Noch nicht endgültig gesichert war aber, ob das Dokument zu dem bei dem Polizeieinsatz lebensgefährlich verletzten Geiselnehmer gehört. Der Tatverdächtige wurde am Abend in einer Klinik notoperiert. Bei dem Zugriff durch ein Spezialeinsatzkommando wurde auch die Angestellte der Apotheke verletzt, die der Täter am Mittag in seine Gewalt gebracht hatte.

Nach Erkenntnissen der Ermittler spielte sich der Geschehen an zwei Tatorten ab. Zunächst soll der Täter in der Filiale einer Schnellrestaurantkette im Kölner Hauptbahnhof Molotowcocktails geworfen haben. Dabei erlitt ein 14-jähriges Mädchen Brandverletzungen am Fuß, eine weitere Frau zog sich eine Rauchvergiftung zu.

Durch die Brandsätze wurde den Ermittlern zufolge die Sprinkleranlage in dem Restaurant aktiviert. Dies soll den Täter veranlasst haben, in die benachbarte Apotheke zu flüchten, wo er eine Angestellte als Geisel nahm. Wie Polizeieinsatzleiter Klaus Rüschenschmidt mitteilte, soll der Mann Zeugen zufolge bei der Tat gesagt haben, dass er der "Terrorgruppe Daesh" angehöre. Dabei handelt es sich um den arabischen Namen der Dschihadistenorganisation Islamischer Staat (IS).

In der Apotheke soll der Täter seine Geisel massiv bedroht haben. Am Tatort fanden die Ermittler unter anderem zwei Gaskartuschen, die mit einem Klebeband zusammengebunden waren. Als Einsatzkräfte am weiträumig abgesperrten Tatort Benzingeruch wahrnahmen, entschloss sich die Polizei zum Zugriff. Rüschenschmidt zufolge eröffneten drei SEK-Polizisten das Feuer auf den Mann.

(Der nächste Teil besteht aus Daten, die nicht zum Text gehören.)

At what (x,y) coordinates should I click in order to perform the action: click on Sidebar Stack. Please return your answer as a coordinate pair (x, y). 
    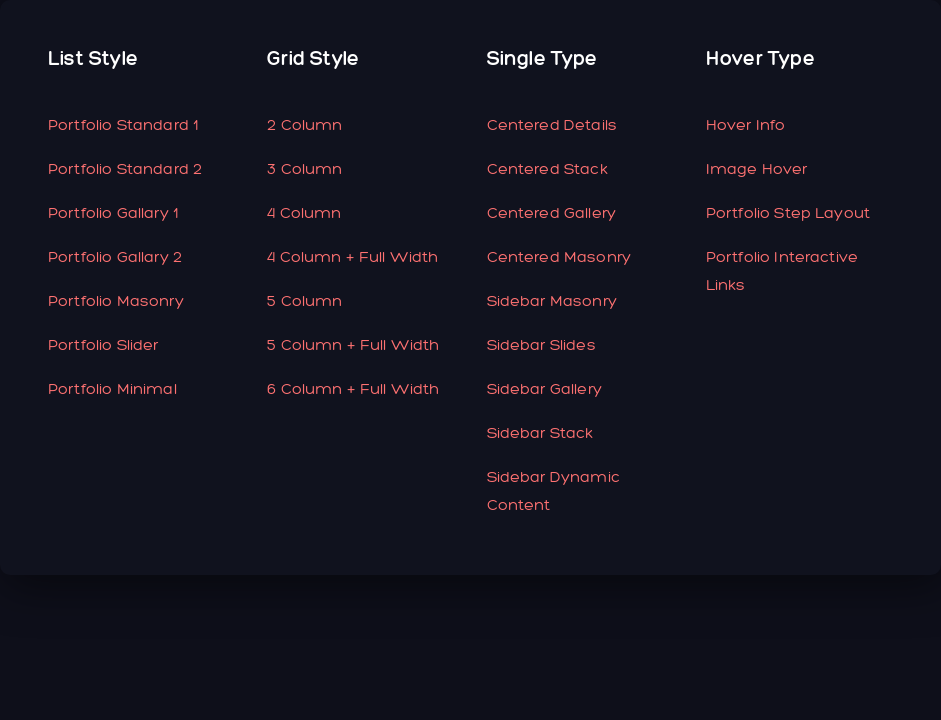     Looking at the image, I should click on (540, 432).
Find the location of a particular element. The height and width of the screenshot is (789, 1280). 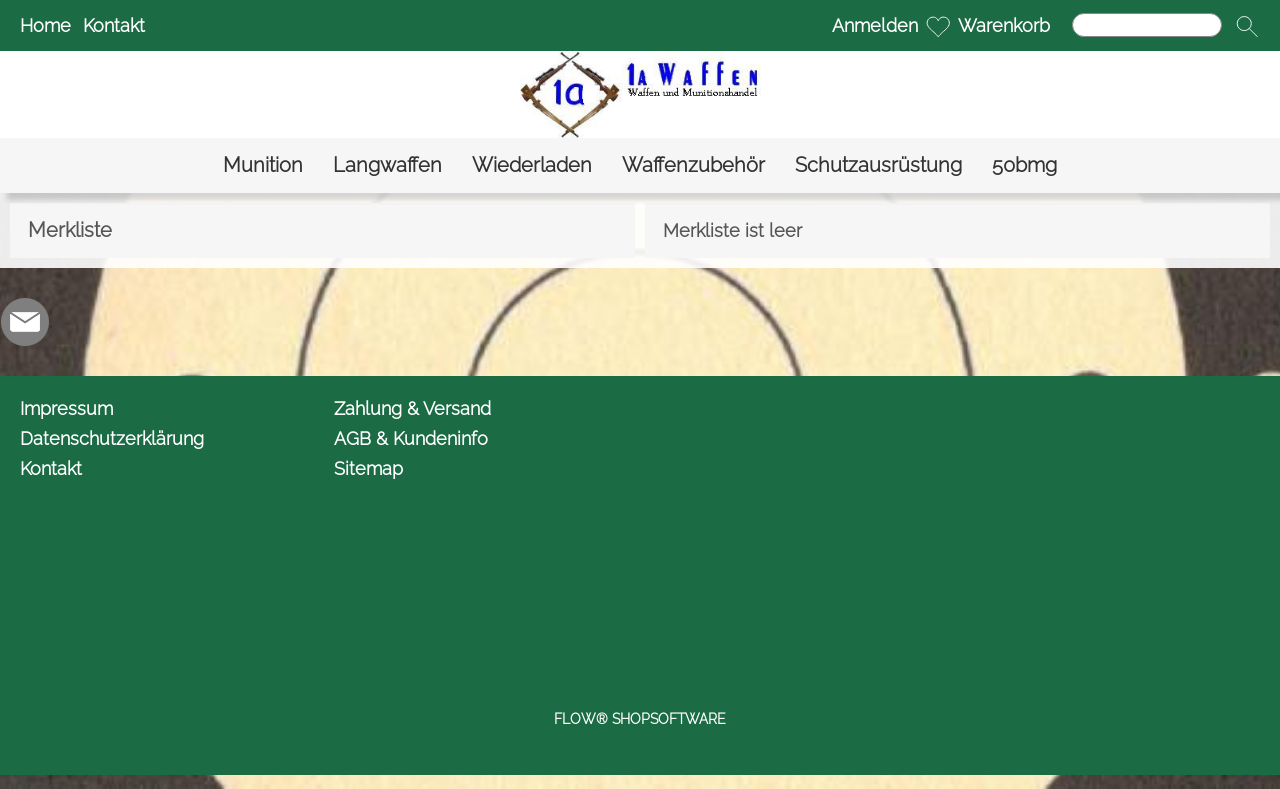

Dieser trug mehrere Schussverletzungen davon. Eine Ärztin der ebenfalls eingesetzten Anti-Terror-Spezialeinheit GSG 9 versorgte ihn am Tatort, ehe er in eine Klinik gebracht und dort stundenlang operiert wurde.

Der Täter habe "wohl noch versucht, die Geisel anzuzünden", sagte Rüschenschmidt. Beim Zugriff der Polizei habe er eine Schusswaffe in der Hand gehalten. Unklar war aber zunächst, ob es sich um eine scharfe Waffe oder eine Gaspistole handelte.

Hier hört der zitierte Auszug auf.